> _RECORDS FOR THE TASK_:

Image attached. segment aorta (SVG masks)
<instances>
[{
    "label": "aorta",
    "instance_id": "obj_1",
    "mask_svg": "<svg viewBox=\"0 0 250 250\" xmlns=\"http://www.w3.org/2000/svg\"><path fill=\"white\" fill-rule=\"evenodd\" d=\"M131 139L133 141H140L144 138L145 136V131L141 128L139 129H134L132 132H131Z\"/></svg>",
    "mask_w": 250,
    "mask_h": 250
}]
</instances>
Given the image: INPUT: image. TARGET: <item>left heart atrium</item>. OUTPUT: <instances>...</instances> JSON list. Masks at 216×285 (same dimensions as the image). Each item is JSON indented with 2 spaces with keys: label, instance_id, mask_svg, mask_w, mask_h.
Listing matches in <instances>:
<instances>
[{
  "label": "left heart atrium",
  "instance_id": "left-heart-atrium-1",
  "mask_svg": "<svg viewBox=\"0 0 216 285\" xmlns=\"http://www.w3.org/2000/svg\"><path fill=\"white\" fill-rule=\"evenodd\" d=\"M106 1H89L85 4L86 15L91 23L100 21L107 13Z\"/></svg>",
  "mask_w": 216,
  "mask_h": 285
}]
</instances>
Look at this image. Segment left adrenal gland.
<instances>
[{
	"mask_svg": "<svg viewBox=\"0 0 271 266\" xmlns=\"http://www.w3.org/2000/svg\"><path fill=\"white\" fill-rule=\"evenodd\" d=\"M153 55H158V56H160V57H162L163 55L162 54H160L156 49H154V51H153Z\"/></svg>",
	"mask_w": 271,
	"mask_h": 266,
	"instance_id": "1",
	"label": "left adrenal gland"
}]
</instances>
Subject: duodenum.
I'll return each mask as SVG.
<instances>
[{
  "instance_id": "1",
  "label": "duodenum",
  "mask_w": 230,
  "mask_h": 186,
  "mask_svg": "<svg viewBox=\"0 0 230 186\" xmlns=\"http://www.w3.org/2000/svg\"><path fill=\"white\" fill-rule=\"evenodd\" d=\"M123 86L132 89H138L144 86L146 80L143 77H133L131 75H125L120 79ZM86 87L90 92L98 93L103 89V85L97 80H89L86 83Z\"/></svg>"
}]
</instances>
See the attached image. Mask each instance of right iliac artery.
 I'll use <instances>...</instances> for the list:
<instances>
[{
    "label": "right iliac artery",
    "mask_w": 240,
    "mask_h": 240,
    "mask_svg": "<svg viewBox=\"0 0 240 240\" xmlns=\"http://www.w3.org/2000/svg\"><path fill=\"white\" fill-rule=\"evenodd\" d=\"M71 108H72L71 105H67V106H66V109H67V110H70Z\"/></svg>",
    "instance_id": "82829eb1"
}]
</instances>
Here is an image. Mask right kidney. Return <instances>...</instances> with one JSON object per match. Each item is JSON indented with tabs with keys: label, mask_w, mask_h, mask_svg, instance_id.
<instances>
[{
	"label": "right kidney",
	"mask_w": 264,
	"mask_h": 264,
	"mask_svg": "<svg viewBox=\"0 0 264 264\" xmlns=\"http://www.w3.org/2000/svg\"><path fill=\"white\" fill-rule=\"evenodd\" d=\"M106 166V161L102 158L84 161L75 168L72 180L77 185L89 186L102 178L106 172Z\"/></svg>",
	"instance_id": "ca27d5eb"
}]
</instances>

> _WHAT YOU HAVE TO DO_: Write out the entire listing exactly.

> _RESPONSE TO THIS EXERCISE_:
Image attached. segment aorta (SVG masks)
<instances>
[{
    "label": "aorta",
    "instance_id": "obj_1",
    "mask_svg": "<svg viewBox=\"0 0 250 250\" xmlns=\"http://www.w3.org/2000/svg\"><path fill=\"white\" fill-rule=\"evenodd\" d=\"M131 139L133 141H140L144 138L145 136V131L141 128L139 129H134L132 132H131Z\"/></svg>",
    "mask_w": 250,
    "mask_h": 250
}]
</instances>
Given the image: INPUT: image. TARGET: <item>left heart atrium</item>. OUTPUT: <instances>...</instances> JSON list. Masks at 216×285 (same dimensions as the image). Each item is JSON indented with 2 spaces with keys: label, instance_id, mask_svg, mask_w, mask_h.
Listing matches in <instances>:
<instances>
[{
  "label": "left heart atrium",
  "instance_id": "left-heart-atrium-1",
  "mask_svg": "<svg viewBox=\"0 0 216 285\" xmlns=\"http://www.w3.org/2000/svg\"><path fill=\"white\" fill-rule=\"evenodd\" d=\"M106 1H89L85 4L86 15L91 23L100 21L107 13Z\"/></svg>",
  "mask_w": 216,
  "mask_h": 285
}]
</instances>
Look at this image. Segment left adrenal gland.
<instances>
[{
	"mask_svg": "<svg viewBox=\"0 0 271 266\" xmlns=\"http://www.w3.org/2000/svg\"><path fill=\"white\" fill-rule=\"evenodd\" d=\"M153 55H158V56H160V57H162L163 55L162 54H160L156 49H154V51H153Z\"/></svg>",
	"mask_w": 271,
	"mask_h": 266,
	"instance_id": "1",
	"label": "left adrenal gland"
}]
</instances>
Subject: duodenum.
I'll return each mask as SVG.
<instances>
[{
  "instance_id": "1",
  "label": "duodenum",
  "mask_w": 230,
  "mask_h": 186,
  "mask_svg": "<svg viewBox=\"0 0 230 186\" xmlns=\"http://www.w3.org/2000/svg\"><path fill=\"white\" fill-rule=\"evenodd\" d=\"M123 86L132 89H138L144 86L146 80L143 77H133L131 75H125L120 79ZM86 87L90 92L98 93L103 89V85L97 80H89L86 83Z\"/></svg>"
}]
</instances>
See the attached image. Mask each instance of right iliac artery.
 I'll use <instances>...</instances> for the list:
<instances>
[{
    "label": "right iliac artery",
    "mask_w": 240,
    "mask_h": 240,
    "mask_svg": "<svg viewBox=\"0 0 240 240\" xmlns=\"http://www.w3.org/2000/svg\"><path fill=\"white\" fill-rule=\"evenodd\" d=\"M71 108H72L71 105H67V106H66V109H67V110H70Z\"/></svg>",
    "instance_id": "82829eb1"
}]
</instances>
Here is an image. Mask right kidney. Return <instances>...</instances> with one JSON object per match. Each item is JSON indented with tabs with keys: label, mask_w, mask_h, mask_svg, instance_id.
<instances>
[{
	"label": "right kidney",
	"mask_w": 264,
	"mask_h": 264,
	"mask_svg": "<svg viewBox=\"0 0 264 264\" xmlns=\"http://www.w3.org/2000/svg\"><path fill=\"white\" fill-rule=\"evenodd\" d=\"M106 166V161L102 158L84 161L75 168L72 180L77 185L89 186L102 178L106 172Z\"/></svg>",
	"instance_id": "ca27d5eb"
}]
</instances>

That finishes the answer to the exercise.